Sitting back down on the porch couch, I picked up my book. But I couldn’t stop watching that poor flag, stuck tightly to the eagle. I went back down to the pole several more times, trying various methods, like pulling the rope out from the pole, whipping it in vain hopes that the flag would free itself from the eagle. Nothing worked. I took another sip of wine. The wind and warm weather were making me sleepy, not to mention the wine. I decided a short nap was in order and went inside. Normally, I just curl up on the porch couch, but the pollen and gales were too much. I set the phone timer for 35 minutes – my standard couch-nap allotment. Don’t ask me why I always choose 35 minutes. It just works.
My nap was short. My brother-in-law Jim arrived about 15 minutes later, with cuttings from some wisteria on his land. My Beautiful Mystery Companion plans to propagate them and create her own plants, a process that will take a year. The purple blossoms and scent of a wisteria shrub are one of our favorites. I got up and headed down the hill where he had parked, intending to seek his advice on the stuck flag, as well as show him the initial work being done to build a pond and divert water out of the two lower pastures.

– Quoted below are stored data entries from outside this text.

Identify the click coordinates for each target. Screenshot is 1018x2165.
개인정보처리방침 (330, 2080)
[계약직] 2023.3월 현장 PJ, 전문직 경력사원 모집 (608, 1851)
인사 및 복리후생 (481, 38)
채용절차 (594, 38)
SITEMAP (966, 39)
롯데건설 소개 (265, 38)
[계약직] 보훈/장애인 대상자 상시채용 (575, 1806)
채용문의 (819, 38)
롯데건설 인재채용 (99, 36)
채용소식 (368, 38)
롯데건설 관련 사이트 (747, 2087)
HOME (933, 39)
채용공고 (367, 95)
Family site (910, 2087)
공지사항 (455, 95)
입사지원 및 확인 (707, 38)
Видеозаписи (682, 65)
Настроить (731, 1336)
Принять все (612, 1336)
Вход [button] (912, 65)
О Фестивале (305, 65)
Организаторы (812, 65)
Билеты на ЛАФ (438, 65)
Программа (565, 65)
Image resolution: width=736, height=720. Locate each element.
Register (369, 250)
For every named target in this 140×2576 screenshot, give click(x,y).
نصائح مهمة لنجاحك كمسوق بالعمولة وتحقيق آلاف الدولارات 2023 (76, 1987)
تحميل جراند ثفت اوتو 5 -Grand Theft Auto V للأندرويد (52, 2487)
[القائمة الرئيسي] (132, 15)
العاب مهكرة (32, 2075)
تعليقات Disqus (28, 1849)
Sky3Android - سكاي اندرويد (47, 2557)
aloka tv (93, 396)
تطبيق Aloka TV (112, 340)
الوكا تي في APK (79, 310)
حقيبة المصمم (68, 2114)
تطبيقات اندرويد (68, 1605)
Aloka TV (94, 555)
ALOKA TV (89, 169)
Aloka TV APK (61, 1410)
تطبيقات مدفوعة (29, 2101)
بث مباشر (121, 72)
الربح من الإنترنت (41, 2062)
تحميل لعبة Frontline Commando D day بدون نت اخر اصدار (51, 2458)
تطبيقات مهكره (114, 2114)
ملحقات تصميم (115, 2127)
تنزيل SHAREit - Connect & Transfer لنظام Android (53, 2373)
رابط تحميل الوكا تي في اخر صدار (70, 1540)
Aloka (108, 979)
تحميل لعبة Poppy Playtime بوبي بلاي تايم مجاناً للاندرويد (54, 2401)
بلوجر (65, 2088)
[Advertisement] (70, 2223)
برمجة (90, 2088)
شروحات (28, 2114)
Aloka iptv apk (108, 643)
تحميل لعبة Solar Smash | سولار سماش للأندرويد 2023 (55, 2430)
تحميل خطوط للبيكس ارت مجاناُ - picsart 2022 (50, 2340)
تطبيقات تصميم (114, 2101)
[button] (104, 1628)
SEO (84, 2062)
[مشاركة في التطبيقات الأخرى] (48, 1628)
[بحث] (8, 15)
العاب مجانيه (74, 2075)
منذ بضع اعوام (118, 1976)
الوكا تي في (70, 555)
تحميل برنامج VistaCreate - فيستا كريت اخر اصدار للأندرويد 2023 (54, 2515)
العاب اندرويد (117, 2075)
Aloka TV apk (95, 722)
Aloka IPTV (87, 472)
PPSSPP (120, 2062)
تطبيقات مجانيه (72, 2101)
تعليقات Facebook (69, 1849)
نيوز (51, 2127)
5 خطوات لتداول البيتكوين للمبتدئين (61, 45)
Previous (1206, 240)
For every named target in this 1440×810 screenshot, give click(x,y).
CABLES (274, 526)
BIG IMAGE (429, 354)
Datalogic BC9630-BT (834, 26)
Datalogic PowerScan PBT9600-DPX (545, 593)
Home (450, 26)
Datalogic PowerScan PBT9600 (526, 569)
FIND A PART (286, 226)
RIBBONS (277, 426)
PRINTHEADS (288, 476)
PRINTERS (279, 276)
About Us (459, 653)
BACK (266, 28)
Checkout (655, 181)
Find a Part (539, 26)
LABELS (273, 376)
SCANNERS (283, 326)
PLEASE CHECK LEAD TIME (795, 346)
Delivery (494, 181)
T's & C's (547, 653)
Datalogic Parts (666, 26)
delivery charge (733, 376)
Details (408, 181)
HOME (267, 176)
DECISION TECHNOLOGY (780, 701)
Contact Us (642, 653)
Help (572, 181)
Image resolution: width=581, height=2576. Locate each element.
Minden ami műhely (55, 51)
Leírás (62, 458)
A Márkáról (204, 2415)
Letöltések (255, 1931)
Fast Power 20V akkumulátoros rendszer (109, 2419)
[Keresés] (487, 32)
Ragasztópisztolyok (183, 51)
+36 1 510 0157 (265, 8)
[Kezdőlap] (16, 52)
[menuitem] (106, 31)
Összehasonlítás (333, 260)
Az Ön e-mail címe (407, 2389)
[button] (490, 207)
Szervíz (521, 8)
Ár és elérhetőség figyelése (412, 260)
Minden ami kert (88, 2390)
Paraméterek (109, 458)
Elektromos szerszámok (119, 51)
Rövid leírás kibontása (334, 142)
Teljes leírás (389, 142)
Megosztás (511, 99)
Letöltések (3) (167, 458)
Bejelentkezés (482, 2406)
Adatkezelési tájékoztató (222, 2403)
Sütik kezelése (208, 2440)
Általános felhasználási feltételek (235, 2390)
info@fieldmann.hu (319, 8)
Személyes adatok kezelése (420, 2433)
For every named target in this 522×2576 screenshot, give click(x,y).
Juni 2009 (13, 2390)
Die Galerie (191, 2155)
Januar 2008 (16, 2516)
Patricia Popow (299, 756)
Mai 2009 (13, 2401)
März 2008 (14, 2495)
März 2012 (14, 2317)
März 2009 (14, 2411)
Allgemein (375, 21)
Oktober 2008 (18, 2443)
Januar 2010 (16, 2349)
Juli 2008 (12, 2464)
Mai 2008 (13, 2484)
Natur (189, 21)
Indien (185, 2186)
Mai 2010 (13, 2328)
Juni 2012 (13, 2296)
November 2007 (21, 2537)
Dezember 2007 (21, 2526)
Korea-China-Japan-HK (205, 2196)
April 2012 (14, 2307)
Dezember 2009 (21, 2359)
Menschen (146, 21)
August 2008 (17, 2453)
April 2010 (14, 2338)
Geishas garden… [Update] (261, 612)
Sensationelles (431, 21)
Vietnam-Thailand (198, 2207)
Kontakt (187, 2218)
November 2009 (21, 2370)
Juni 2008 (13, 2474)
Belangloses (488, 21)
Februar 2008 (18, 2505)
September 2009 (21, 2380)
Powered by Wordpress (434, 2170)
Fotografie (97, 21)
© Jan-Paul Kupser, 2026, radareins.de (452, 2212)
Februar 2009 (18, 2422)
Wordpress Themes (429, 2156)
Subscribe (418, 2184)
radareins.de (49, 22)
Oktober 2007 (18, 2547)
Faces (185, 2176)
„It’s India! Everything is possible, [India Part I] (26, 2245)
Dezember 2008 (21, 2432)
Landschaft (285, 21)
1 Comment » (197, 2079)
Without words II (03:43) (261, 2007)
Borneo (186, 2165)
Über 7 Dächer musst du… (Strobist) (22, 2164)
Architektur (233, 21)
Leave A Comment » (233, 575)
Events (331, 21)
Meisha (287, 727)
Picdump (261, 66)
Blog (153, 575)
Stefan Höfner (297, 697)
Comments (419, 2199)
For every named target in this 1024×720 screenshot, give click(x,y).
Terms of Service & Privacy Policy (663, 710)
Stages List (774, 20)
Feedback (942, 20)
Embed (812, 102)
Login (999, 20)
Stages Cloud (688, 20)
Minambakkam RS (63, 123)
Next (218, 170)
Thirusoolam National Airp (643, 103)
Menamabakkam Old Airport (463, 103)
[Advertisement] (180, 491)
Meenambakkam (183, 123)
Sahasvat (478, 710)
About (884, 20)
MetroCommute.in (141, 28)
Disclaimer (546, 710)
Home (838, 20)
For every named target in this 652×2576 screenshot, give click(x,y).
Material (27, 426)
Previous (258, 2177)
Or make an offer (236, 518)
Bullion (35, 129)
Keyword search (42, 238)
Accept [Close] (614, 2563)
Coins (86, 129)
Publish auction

By the time I climbed back up the hill, the flag had somehow freed itself from the eagle and was flying freely once again. I have no idea how. But there is a lesson there, how sometimes sticky situations can resolve themselves if we don’t fret about them too much.
Later that day, I spied a gold mylar balloon, like one would buy for a birthday party, stuck high in an oak tree in the back pasture. The wind had carried it aloft from its original location, maybe a neighbor’s celebration, maybe from many miles away, and planted it in that tree, where it will stay until the wind or gravity decides differently.
I’m still pondering the meaning of that. I’ll have to get back to you.